The DSM-IV-TR diagnostic component of distress is not inherent in the cross-gender identity, rather it is a result of social rejection and discrimination. Dr. Darryl Hill insists that GID is not a mental disorder, but rather that the diagnostic criteria reflect psychological distress in children that occurs when parents have trouble relating to their child's gender variance.
Some people feel that the deletion of homosexuality as a mental disorder from the DSM-III and the ensuing creation of the GID diagnosis was merely sleight of hand by psychiatrists, who changed the focus of the diagnosis from the deviant desire (of the same sex) to the subversive identity (or the belief/desire for membership of another sex/gender).

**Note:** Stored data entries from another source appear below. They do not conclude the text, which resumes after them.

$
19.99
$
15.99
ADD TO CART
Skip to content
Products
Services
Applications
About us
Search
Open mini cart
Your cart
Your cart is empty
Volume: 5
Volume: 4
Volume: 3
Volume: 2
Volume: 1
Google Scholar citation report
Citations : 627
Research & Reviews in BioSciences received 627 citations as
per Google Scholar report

People who believe this tend to point out that the same idea is found in both diagnoses, that the patient is not a "normal" male or female. Kenneth Zucker and Robert Spitzer argue that GID was included in the DSM-III (7 years after homosexuality was removed from the DSM-II) because it "met the generally accepted criteria used by the framers of DSM-III for inclusion."

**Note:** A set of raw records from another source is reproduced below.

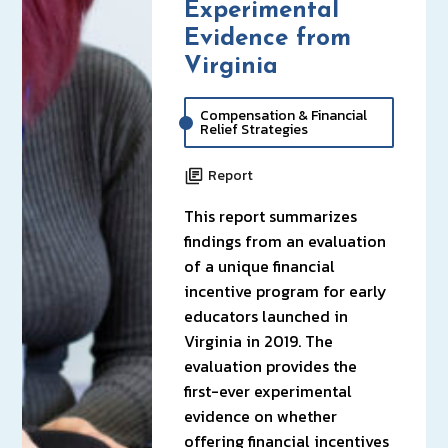
Experimental
Evidence from
Virginia
Compensation & Financial
Relief Strategies
Report
This report summarizes
findings from an evaluation
of a unique financial
incentive program for early
educators launched in
Virginia in 2019. The
evaluation provides the
first-ever experimental
evidence on whether
offering financial incentives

In December 2002, the British Lord Chancellor's office published a Government Policy Concerning Transsexual People document that categorically states "What transsexualism is not...It is not a mental illness." In May 2009, the government of France has also declared that a transsexual gender identity will no longer be classified as a psychiatric condition in France.

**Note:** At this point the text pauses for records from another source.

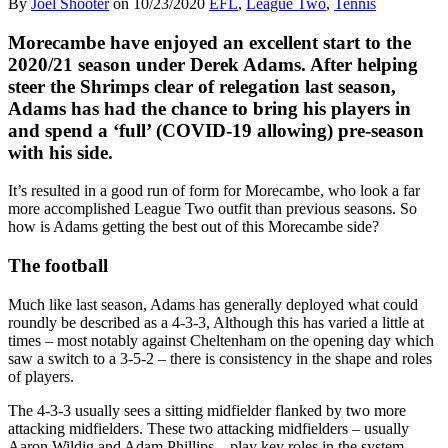
By
Joel Shooter
on
10/23/2020
EFL
,
League Two
,
Tennis
Morecambe have enjoyed an excellent start to the
2020/21 season under Derek Adams. After helping
steer the Shrimps clear of relegation last season,
Adams has had the chance to bring his players in
and spend a ‘full’ (COVID-19 allowing) pre-season
with his side.
It’s resulted in a good run of form for Morecambe, who look a far
more accomplished League Two outfit than previous seasons. So
how is Adams getting the best out of this Morecambe side?
The football
Much like last season, Adams has generally deployed what could
roundly be described as a 4-3-3, Although this has varied a little at
times – most notably against Cheltenham on the opening day which
saw a switch to a 3-5-2 – there is consistency in the shape and roles
of players.
The 4-3-3 usually sees a sitting midfielder flanked by two more
attacking midfielders. These two attacking midfielders – usually
Aaron Wildig and Adam Phillips – play key roles in the system.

In August 31, 2010, Thomas Hammarberg, Commissioner for Human Rights within the Strasbourg-based Council of Europe, an independent institution, opposed the mental disorder classification and the sterilization of transgender persons as a requirement for legal sex change.
The Principle 3 of The Yogyakarta Principles on The Application of International Human Rights Law In Relation to Sexual Orientation and Gender Identity states that "Person of diverse sexual orientation and gender identities shall enjoy legal capacity in all aspects of life. Each person's self-defined sexual orientation and gender identity is integral to their personality and is one of the most basic aspects of self-determination, dignity and freedom," and the Principle 18 of this states that "Notwithstanding any classifications to the contrary, a person's sexual orientation and gender identity are not, in and of themselves, medical condition and are not to be treated, cured or suppressed."
Some researchers, including Dr. Robert Spitzer and Dr. Paul J. Fink, contend that the behaviors and experiences seen in transsexualism are abnormal and constitute a dysfunction.
Because GID is considered a disorder in the DSM-IV-TR, many insurance companies are willing to cover some of the expenses of sex reassignment therapy. Without the classification of GID as a medical disorder, sex reassignment therapy may be viewed as cosmetic treatment, rather than medically necessary treatment, and may not be funded.